Background to the SWiFT Aotearoa Trial
For the last ten years, the Auckland Rescue Helicopter has been carrying two units of whole blood for use in haemorrhaging patients. While various services have carried blood for specific missions, the Auckland Rescue Helicopter was the first in the Southern hemisphere to do this as a routine. This meant that they were prepared in case they got retasked to a different emergency while already in the air.
Pre-hospital transfusion has been shown to save lives, especially if the transport time is longer than 20 minutes. One of the significant variables in studies in pre-hospital transfusion is whether the intensity of care is able to proceed once the patient arrives at hospital. With this in mind, Code Crimson was initiated at hospitals where the Auckland Rescue Helicopter took patients. This is a "system activation" where key hospital personnel and services are notified and readied for the arrival of the patient so that definitive haemorrhage care can be started as soon as the patient arrives.
The Auckland Rescue Helicopter has been unusual in being able to carry whole blood, rather than separate units of red cells and plasma. Both red cells and plasma are needed but having them in a single bag makes it quicker and easier to transfuse in the field in a high complexity situation.
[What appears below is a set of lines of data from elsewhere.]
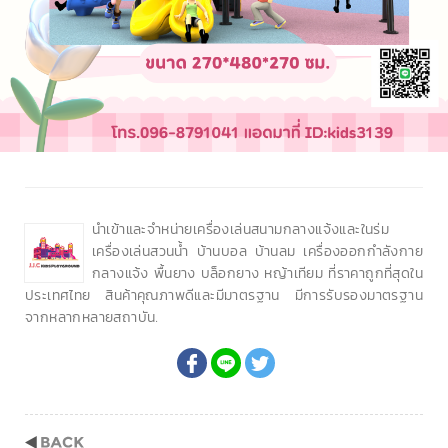
นำเข้าและจำหน่ายเครื่องเล่นสนามกลางแจ้งและในร่ม
เครื่องเล่นสวนน้ำ บ้านบอล บ้านลม เครื่องออกกำลังกาย
กลางแจ้ง พื้นยาง บล็อกยาง หญ้าเทียม ที่ราคาถูกที่สุดใน
ประเทศไทย สินค้าคุณภาพดีและมีมาตรฐาน มีการรับรองมาตรฐาน
จากหลากหลายสถาบัน.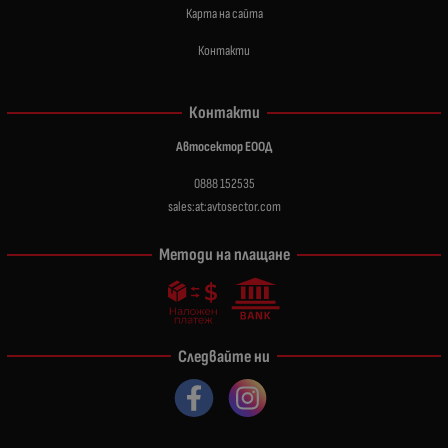
Карта на сайта
Контакти
Контакти
Автосектор ЕООД
0888 152535
sales:at:avtosector.com
Методи на плащане
Следвайте ни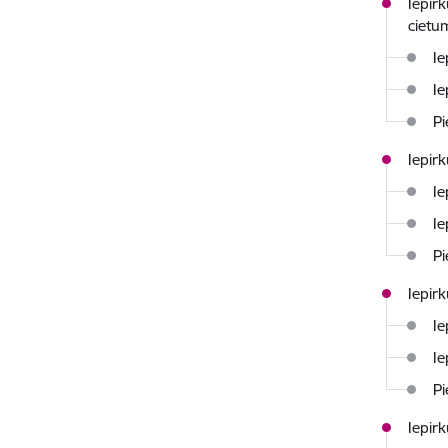
Iepir
cietu
Ie
Ie
Pi
Iepir
Ie
Ie
Pi
Iepir
Ie
Ie
Pi
Iepir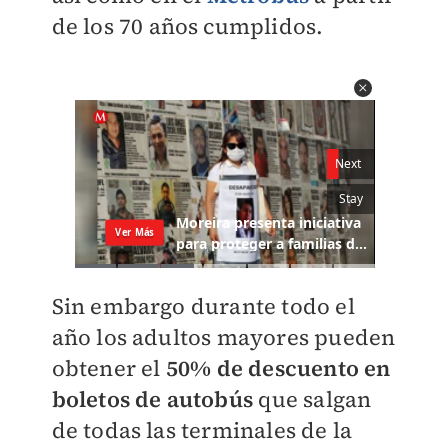
de los 70 años cumplidos.
Sin embargo durante todo el
año los adultos mayores pueden
obtener el
50% de descuento en
boletos de autobús
que salgan
de todas las terminales de la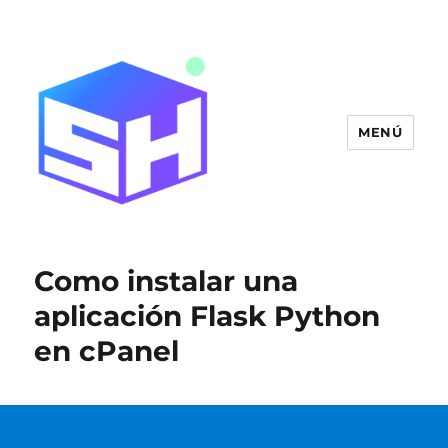
MENÚ
Blog SitiosHispanos.Com
Como instalar una
aplicación Flask Python
en cPanel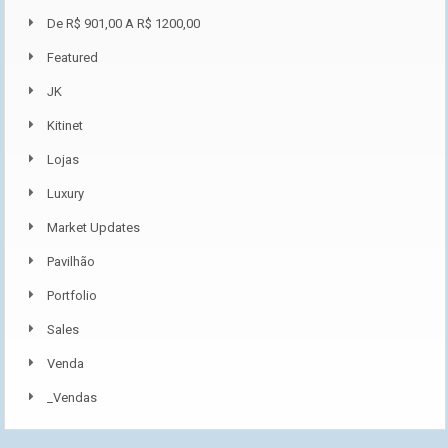
De R$ 901,00 A R$ 1200,00
Featured
JK
Kitinet
Lojas
Luxury
Market Updates
Pavilhão
Portfolio
Sales
Venda
_Vendas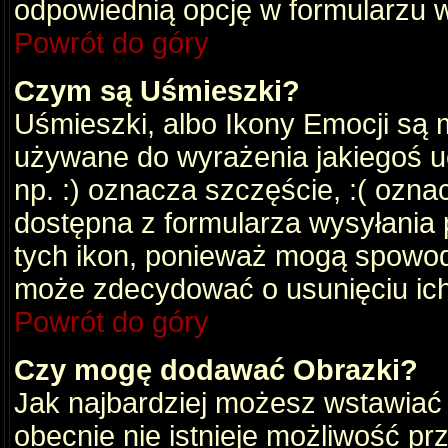
odpowiednią opcję w formularzu w
Powrót do góry
Czym są Uśmieszki?
Uśmieszki, albo Ikony Emocji są 
używane do wyrażenia jakiegoś uc
np. :) oznacza szczęście, :( oznac
dostępna z formularza wysyłania 
tych ikon, ponieważ mogą spowod
może zdecydować o usunięciu ich
Powrót do góry
Czy mogę dodawać Obrazki?
Jak najbardziej możesz wstawiać
obecnie nie istnieje możliwość p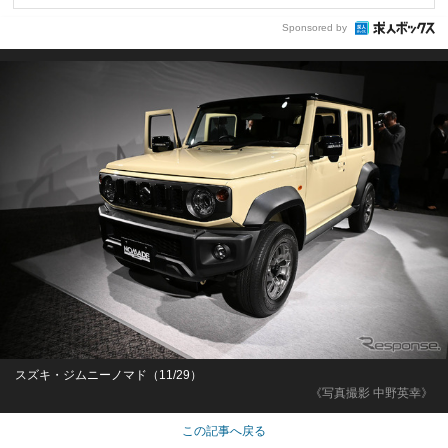
Sponsored by
スズキ・ジムニーノマド（11/29）
《写真撮影 中野英幸》
この記事へ戻る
The next step in the evolution of pre-hospital transfusion is to look at the make-up of whole blood. The standard of care in New Zealand is a leucodepleted unit of O negative whole blood. The standard leucodepletion filter removes white cells, known to cause reactions in patients and not add to their care. Unfortunately, this filter also removes the platelets from the blood. Platelets are an integral part of clotting. What is unclear is if giving platelets early in haemorrhage resuscitation contributes to outcomes.
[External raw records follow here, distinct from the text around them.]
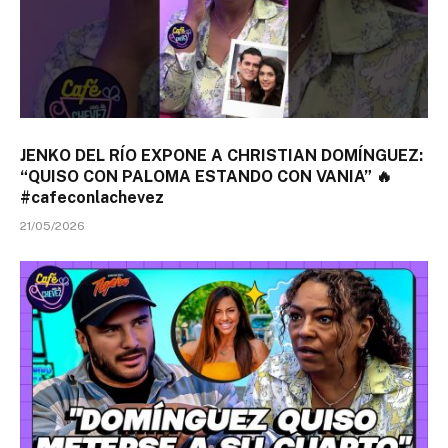
JENKO DEL RÍO EXPONE A CHRISTIAN DOMÍNGUEZ:
“QUISO CON PALOMA ESTANDO CON VANIA” 🔥
#cafeconlachevez
21/05/2026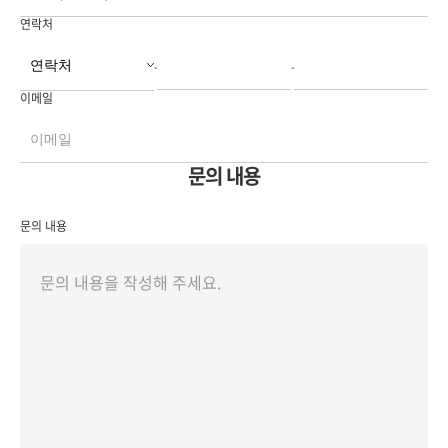
연락처
-
-
이메일
문의 내용
문의 내용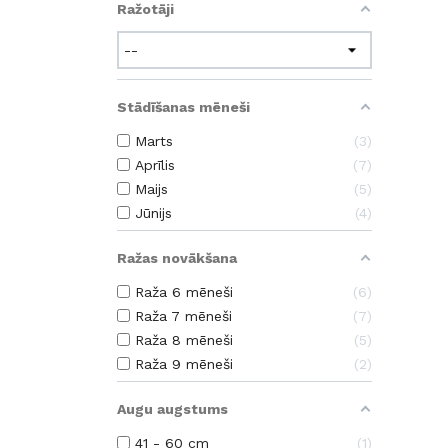
Ražotāji
Stādīšanas mēneši
Marts
3
Aprīlis
7
Maijs
5
Jūnijs
4
Ražas novākšana
Raža 6 mēneši
6
Raža 7 mēneši
7
Raža 8 mēneši
5
Raža 9 mēneši
2
Augu augstums
41 - 60 cm
1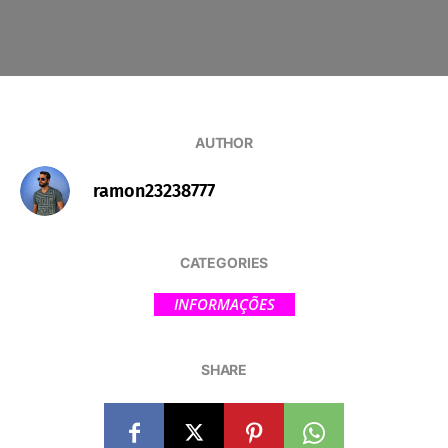
AUTHOR
ramon23238777
CATEGORIES
INFORMAÇÕES
SHARE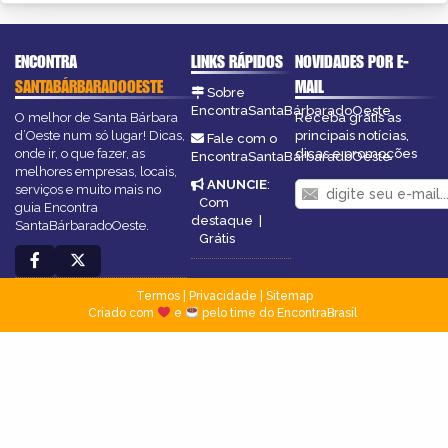
ENCONTRA
LINKS RÁPIDOS
NOVIDADES POR E-
SANTABÁRBARADOOESTE
MAIL
Sobre
EncontraSantaBárbaradoOeste
O melhor de Santa Bárbara
Receba grátis as
d’Oeste num só lugar! Dicas,
principais notícias,
Fale com o
onde ir, o que fazer, as
dicas e promoções
EncontraSantaBárbaradoOeste
melhores empresas, locais,
ANUNCIE
:
serviços e muito mais no
Com
guia Encontra
destaque
|
SantaBárbaradoOeste.
Grátis
Termos
|
Privacidade
|
Sitemap
Criado com
e
pelo time do EncontraBrasil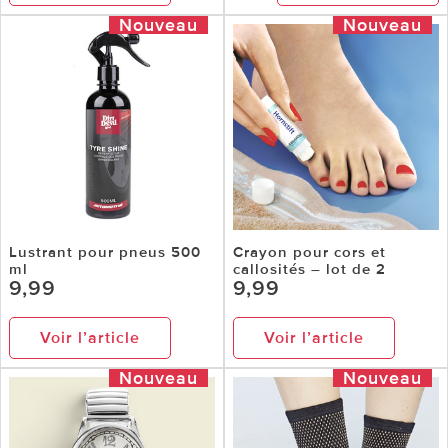
Nouveau
Nouveau
Lustrant pour pneus 500
Crayon pour cors et
ml
callosités – lot de 2
9,99
9,99
Voir l’article
Voir l’article
Nouveau
Nouveau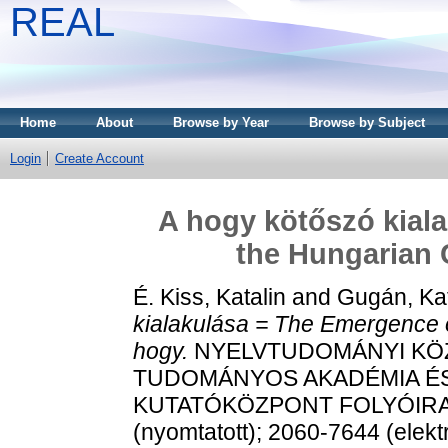
REAL
Home
About
Browse by Year
Browse by Subject
Login
Create Account
A hogy kötőszó kial
the Hungarian
É. Kiss, Katalin
and
Gugán, Kat
kialakulása = The Emergence 
hogy.
NYELVTUDOMÁNYI KÖZ
TUDOMÁNYOS AKADÉMIA ÉS
KUTATÓKÖZPONT FOLYÓIRATA,
(nyomtatott); 2060-7644 (elekt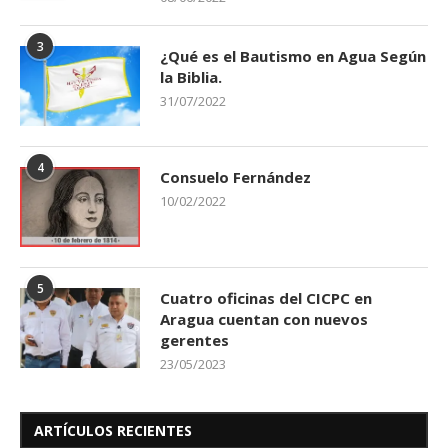
3
¿Qué es el Bautismo en Agua Según
la Biblia.
31/07/2022
4
Consuelo Fernández
10/02/2022
5
Cuatro oficinas del CICPC en
Aragua cuentan con nuevos
gerentes
23/05/2023
ARTÍCULOS RECIENTES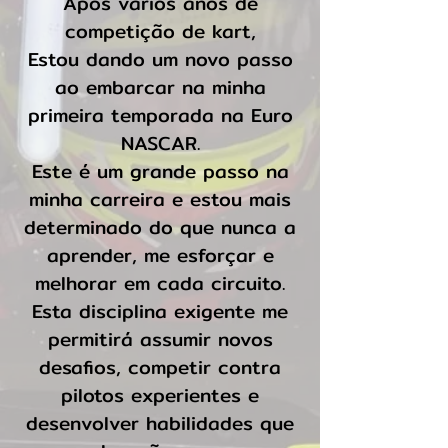
Após vários anos de
competição de kart,
Estou dando um novo passo
ao embarcar na minha
primeira temporada na Euro
NASCAR.
Este é um grande passo na
minha carreira e estou mais
determinado do que nunca a
aprender, me esforçar e
melhorar em cada circuito.
Esta disciplina exigente me
permitirá assumir novos
desafios, competir contra
pilotos experientes e
desenvolver habilidades que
Terumo BCT has manufactured a leucodepletion filter that allows platelets to pass through. This filter is in use in a number of countries, most notably in the United States. However, the filter is more expensive than the standard filter, so there were concerns about the justification for this added expense.
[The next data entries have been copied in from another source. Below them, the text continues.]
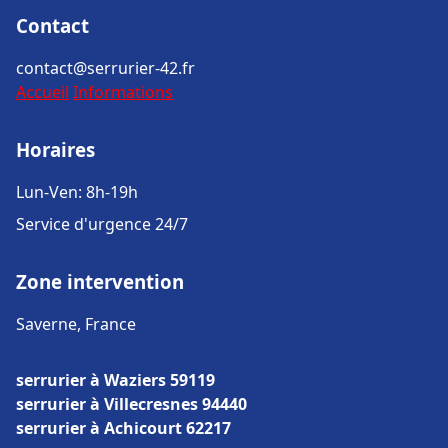
Contact
contact@serrurier-42.fr
Accueil
Informations
Horaires
Lun-Ven: 8h-19h
Service d'urgence 24/7
Zone intervention
Saverne, France
serrurier à Waziers 59119
serrurier à Villecresnes 94440
serrurier à Achicourt 62217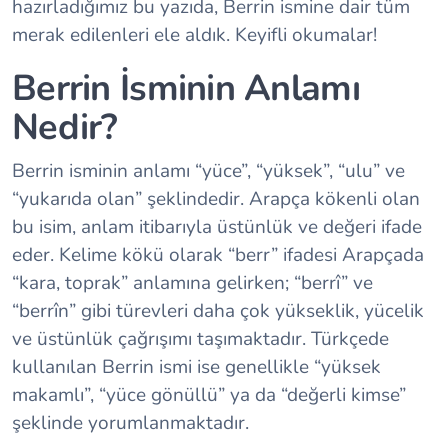
hazırladığımız bu yazıda, Berrin ismine dair tüm
merak edilenleri ele aldık. Keyifli okumalar!
Berrin İsminin Anlamı
Nedir?
Berrin isminin anlamı “yüce”, “yüksek”, “ulu” ve
“yukarıda olan” şeklindedir. Arapça kökenli olan
bu isim, anlam itibarıyla üstünlük ve değeri ifade
eder. Kelime kökü olarak “berr” ifadesi Arapçada
“kara, toprak” anlamına gelirken; “berrî” ve
“berrîn” gibi türevleri daha çok yükseklik, yücelik
ve üstünlük çağrışımı taşımaktadır. Türkçede
kullanılan Berrin ismi ise genellikle “yüksek
makamlı”, “yüce gönüllü” ya da “değerli kimse”
şeklinde yorumlanmaktadır.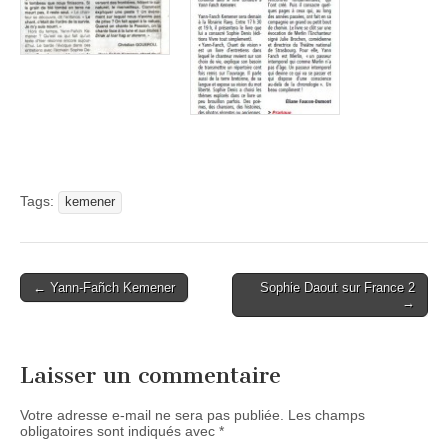
Tags:
kemener
Post
← Yann-Fañch Kemener
Sophie Daout sur France 2
→
navigation
Laisser un commentaire
Votre adresse e-mail ne sera pas publiée.
Les champs
obligatoires sont indiqués avec
*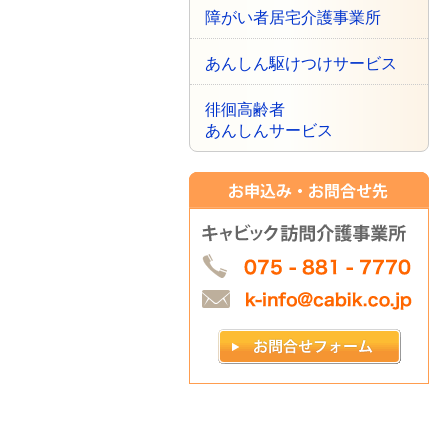
障がい者居宅介護事業所
あんしん駆けつけサービス
徘徊高齢者
あんしんサービス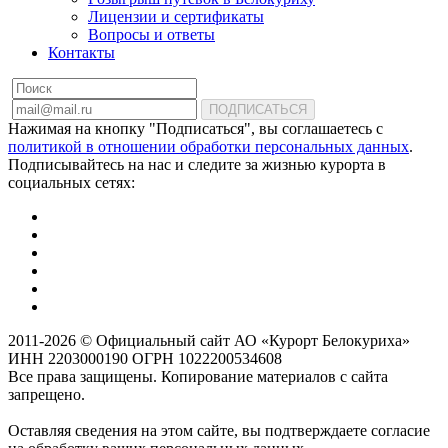
Лицензии и сертификаты
Вопросы и ответы
Контакты
ПОДПИСАТЬСЯ
Нажимая на кнопку "Подписаться", вы соглашаетесь с
политикой в отношении обработки персональных данных
.
Подписывайтесь на нас и следите за жизнью курорта в
социальных сетях:
2011-2026 © Официальный сайт АО «Курорт Белокуриха»
ИНН 2203000190 ОГРН 1022200534608
Все права защищены. Копирование материалов с сайта
запрещено.
Оставляя сведения на этом сайте, вы подтверждаете согласие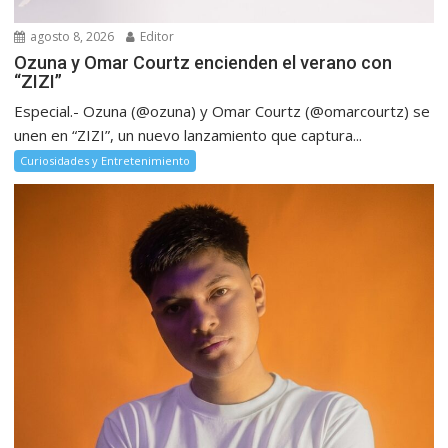
agosto 8, 2026
Editor
Ozuna y Omar Courtz encienden el verano con
“ZIZI”
Especial.- Ozuna (@ozuna) y Omar Courtz (@omarcourtz) se
unen en “ZIZI”, un nuevo lanzamiento que captura...
Curiosidades y Entretenimiento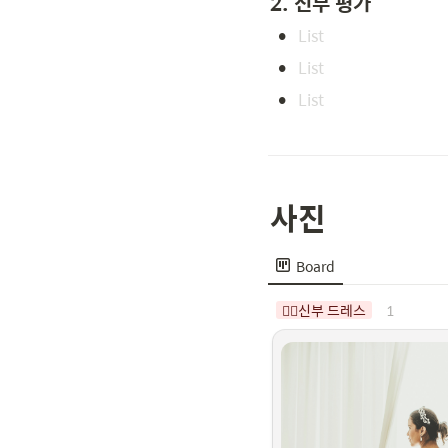
2. 신부 평가
•
•
•
사진
Board
1
👰‍♀️신부 드레스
In early 2023, the SWiFT trial in the UK started, comparing platelet-rich whole blood with red cells & plasma. New Zealand had planned to join this trial but, due to faster than expected recruitment of patients, the UK opted to keep the trial as a single country trial.
However, what became apparent in discussions with the UK trial co-ordinators is that the transport times in the UK trial were often short. This is due to the density of hospitals in the UK.
With that in mind, we believed that New Zealand, with its longer transport times, as well as comparing platelet-rich vs platelet-poor whole blood (as opposed to separate bags of red cells and plasma) would be able to contribute to the understanding of whole blood transfusion in pre-hospital transfusion.